# What to produce:
Once you reach the line containing "09Г2С) (59, 834)" in the entries below, write out that line and each one after it down to the line containing "最終頁 (698, 505)", exactly and with nothing added.

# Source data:
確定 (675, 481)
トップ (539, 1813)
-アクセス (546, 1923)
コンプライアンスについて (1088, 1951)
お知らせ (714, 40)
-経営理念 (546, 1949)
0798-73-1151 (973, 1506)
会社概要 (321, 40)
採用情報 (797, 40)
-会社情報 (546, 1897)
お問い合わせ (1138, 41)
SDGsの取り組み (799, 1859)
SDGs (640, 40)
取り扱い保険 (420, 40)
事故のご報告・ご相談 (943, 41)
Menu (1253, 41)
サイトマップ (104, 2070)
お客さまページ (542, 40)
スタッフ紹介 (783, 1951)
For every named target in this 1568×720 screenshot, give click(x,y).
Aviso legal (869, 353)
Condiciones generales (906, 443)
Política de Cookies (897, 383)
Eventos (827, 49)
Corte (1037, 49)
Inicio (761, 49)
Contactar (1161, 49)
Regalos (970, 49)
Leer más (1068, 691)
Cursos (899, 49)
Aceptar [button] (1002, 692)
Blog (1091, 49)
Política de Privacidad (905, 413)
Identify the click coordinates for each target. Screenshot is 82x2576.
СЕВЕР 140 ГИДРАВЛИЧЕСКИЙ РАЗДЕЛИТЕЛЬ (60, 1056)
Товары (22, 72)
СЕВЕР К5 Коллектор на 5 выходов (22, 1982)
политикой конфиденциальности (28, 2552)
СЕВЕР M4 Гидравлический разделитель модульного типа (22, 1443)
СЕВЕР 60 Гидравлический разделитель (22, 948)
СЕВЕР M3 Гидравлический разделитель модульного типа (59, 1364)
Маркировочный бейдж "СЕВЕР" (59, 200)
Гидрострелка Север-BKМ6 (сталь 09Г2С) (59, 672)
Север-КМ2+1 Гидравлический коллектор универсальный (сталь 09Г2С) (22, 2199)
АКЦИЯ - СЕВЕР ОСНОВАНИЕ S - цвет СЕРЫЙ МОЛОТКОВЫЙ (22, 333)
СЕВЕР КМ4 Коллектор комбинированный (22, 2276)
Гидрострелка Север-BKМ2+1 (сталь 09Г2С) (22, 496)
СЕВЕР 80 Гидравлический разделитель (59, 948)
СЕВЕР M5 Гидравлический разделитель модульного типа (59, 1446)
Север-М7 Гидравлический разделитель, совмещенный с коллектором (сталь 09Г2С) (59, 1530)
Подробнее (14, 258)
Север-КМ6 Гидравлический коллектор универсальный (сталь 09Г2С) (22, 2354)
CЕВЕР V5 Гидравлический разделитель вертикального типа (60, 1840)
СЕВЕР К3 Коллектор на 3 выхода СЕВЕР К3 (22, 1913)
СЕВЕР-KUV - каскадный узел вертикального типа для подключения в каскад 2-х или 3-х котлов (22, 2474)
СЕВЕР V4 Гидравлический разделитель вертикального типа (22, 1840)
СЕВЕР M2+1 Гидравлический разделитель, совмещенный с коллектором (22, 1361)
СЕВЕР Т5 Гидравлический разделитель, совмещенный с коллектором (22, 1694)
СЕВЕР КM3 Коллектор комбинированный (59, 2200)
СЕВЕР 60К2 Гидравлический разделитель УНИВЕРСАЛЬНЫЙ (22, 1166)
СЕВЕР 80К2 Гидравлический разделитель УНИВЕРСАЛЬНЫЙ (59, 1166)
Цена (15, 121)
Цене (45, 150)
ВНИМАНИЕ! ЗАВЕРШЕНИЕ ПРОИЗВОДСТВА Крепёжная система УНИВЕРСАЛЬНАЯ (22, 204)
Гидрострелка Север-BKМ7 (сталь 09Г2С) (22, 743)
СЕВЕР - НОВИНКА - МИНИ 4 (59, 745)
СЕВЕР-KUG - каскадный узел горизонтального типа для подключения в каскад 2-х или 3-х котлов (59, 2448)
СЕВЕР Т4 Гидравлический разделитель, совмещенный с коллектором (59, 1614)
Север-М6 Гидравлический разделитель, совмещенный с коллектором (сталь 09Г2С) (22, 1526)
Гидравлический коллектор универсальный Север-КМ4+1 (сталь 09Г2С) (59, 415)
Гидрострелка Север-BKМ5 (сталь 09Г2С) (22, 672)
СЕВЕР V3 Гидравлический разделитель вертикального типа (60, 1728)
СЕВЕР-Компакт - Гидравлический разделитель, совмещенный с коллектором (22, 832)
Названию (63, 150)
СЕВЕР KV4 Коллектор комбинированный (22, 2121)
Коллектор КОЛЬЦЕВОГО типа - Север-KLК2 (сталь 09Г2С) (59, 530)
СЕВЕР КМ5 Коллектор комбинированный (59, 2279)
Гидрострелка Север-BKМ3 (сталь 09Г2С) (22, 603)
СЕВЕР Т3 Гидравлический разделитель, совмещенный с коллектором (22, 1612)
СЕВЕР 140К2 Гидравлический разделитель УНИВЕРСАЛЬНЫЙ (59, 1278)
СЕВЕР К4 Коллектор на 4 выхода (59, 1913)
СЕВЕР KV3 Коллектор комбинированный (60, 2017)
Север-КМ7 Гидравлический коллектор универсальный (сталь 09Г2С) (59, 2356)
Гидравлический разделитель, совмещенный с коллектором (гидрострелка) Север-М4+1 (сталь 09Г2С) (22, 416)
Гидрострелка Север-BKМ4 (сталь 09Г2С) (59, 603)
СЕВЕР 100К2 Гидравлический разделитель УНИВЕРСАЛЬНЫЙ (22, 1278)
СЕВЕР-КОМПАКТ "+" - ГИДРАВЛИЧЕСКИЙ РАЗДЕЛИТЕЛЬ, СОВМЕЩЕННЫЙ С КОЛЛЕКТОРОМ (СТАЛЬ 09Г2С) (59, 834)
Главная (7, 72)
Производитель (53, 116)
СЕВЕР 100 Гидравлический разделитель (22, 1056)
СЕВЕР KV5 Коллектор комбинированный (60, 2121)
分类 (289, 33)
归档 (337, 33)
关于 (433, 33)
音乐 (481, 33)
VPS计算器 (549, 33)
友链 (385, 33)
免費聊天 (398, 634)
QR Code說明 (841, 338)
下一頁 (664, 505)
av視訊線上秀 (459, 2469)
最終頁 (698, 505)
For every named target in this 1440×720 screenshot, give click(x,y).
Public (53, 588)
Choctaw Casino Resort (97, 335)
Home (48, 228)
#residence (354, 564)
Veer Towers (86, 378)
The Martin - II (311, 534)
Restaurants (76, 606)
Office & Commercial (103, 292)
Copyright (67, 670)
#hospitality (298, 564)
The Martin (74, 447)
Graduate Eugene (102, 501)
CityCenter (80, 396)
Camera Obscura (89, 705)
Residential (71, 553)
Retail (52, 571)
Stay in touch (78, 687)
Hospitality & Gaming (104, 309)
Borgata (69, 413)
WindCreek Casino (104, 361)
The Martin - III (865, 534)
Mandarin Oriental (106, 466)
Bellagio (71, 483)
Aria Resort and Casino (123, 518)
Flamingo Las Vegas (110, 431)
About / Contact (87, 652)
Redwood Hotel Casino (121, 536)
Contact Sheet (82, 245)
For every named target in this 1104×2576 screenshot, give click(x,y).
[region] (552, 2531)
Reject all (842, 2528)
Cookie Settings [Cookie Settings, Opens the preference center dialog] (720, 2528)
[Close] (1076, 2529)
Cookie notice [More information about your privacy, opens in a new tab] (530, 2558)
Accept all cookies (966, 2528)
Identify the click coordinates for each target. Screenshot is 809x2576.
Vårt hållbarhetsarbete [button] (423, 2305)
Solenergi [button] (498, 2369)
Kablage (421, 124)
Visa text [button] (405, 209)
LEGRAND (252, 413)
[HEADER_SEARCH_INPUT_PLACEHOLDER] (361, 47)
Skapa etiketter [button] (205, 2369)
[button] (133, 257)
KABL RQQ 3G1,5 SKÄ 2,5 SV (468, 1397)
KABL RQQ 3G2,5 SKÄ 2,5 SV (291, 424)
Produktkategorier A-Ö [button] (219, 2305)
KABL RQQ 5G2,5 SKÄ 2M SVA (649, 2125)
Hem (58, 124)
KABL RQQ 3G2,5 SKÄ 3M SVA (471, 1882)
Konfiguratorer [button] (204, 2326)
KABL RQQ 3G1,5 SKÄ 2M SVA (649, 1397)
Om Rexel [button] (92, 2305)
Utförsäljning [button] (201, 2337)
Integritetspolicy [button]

# Task response:
СЕВЕР-КОМПАКТ "+" - ГИДРАВЛИЧЕСКИЙ РАЗДЕЛИТЕЛЬ, СОВМЕЩЕННЫЙ С КОЛЛЕКТОРОМ (СТАЛЬ 09Г2С) (59, 834)
Главная (7, 72)
Производитель (53, 116)
СЕВЕР 100 Гидравлический разделитель (22, 1056)
СЕВЕР KV5 Коллектор комбинированный (60, 2121)
分类 (289, 33)
归档 (337, 33)
关于 (433, 33)
音乐 (481, 33)
VPS计算器 (549, 33)
友链 (385, 33)
免費聊天 (398, 634)
QR Code說明 (841, 338)
下一頁 (664, 505)
av視訊線上秀 (459, 2469)
最終頁 (698, 505)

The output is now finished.